The Effects of Photoperiod and Melatonin on Serum Prolactin Levels of Mink During the Autumn Molt
Article first published online: 30 JAN 2007
Journal of Pineal Research
Volume 2, Issue 1, pages 13–19, January 1985
How to Cite
Rose, J., Stormshak, F., Oldfield, J. and Adair, J. (1985), The Effects of Photoperiod and Melatonin on Serum Prolactin Levels of Mink During the Autumn Molt. Journal of Pineal Research, 2: 13–19. doi: 10.1111/j.1600-079X.1985.tb00624.x
- Issue published online: 30 JAN 2007
- Article first published online: 30 JAN 2007
- Received September 24, 1984; accepted November 9, 1984.

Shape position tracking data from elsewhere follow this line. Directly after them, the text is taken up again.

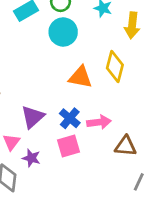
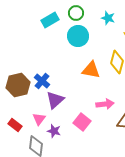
blue cross: (70, 118) -> (42, 81), moved
pink square: (68, 146) -> (82, 122), turned -36

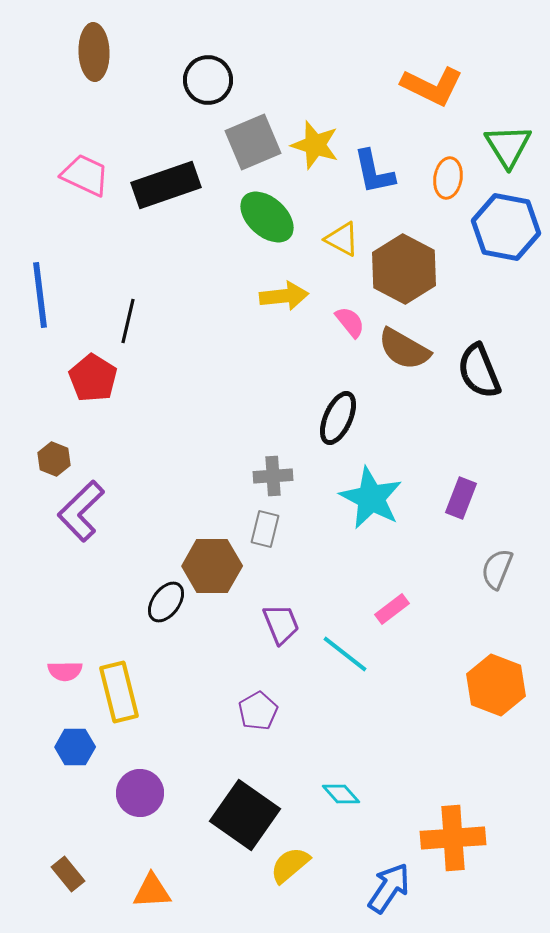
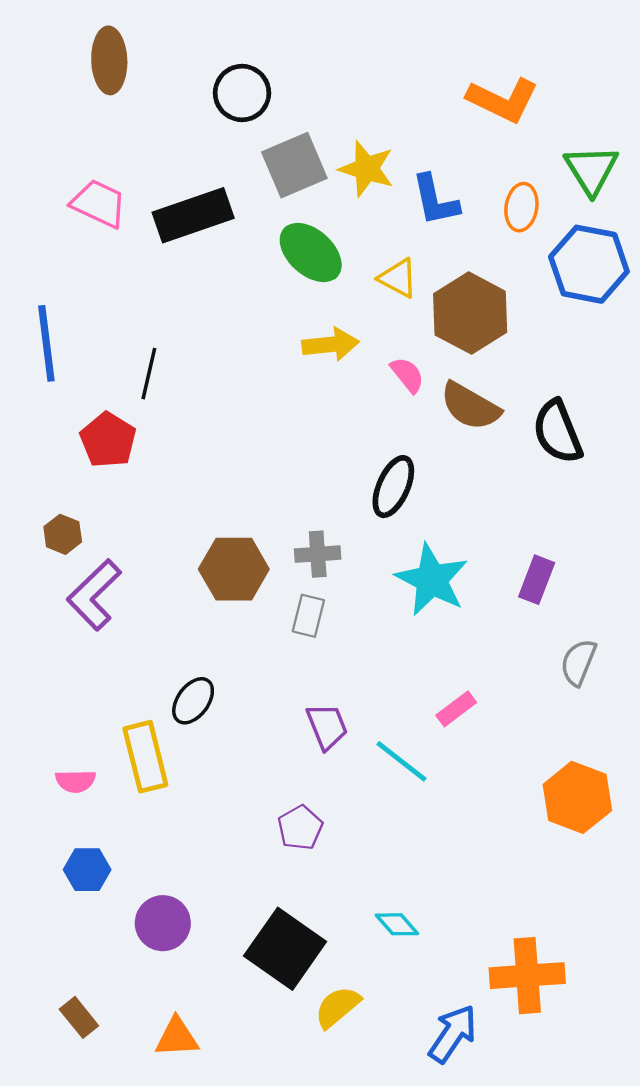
brown hexagon: (212, 566) -> (234, 569), moved
yellow rectangle: (119, 692) -> (145, 757), moved

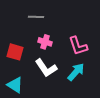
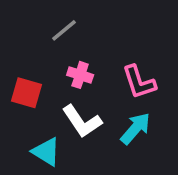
gray line: (36, 17) -> (64, 30), turned -42
cyan triangle: (15, 85) -> (46, 152), moved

An experiment was conducted to determine the effects of a reduced daily photoperiod and exogenous melatonin on serum prolactin levels of mink during the autumn molt and growth of the winter pelage. During the last week of June, adult standard dark female mink (Mustela vison) were exposed to natural changes in daylength (controls), a reduced photoperiod of 6 h light: 18 h dark (6L: 18D) or exposure to natural changes in daylength and treated with melatonin (10 mg) in a Silastic implant inserted subcutaneously over the scapular area. Beginning July 2, and continuing through October 22, blood samples were collected at nine biweekly intervals, and serum prolactin concentrations were quantified by a heterologous double antibody radioimmunoassay. Both reduced photoperiod and exogenous melatonin caused serum prolactin levels to decline rapidly after mid-July, resulting in concentrations that were significantly lower than those of controls 6 to 8 wk earlier. These data suggest that growth of the winter pelage of mink is strongly associated with declining prolactin levels. It appears that part of the photoperiodic-induced effects on fur growth of the mink are mediated through melatonin and its effects on prolactin synthesis and/or secretion.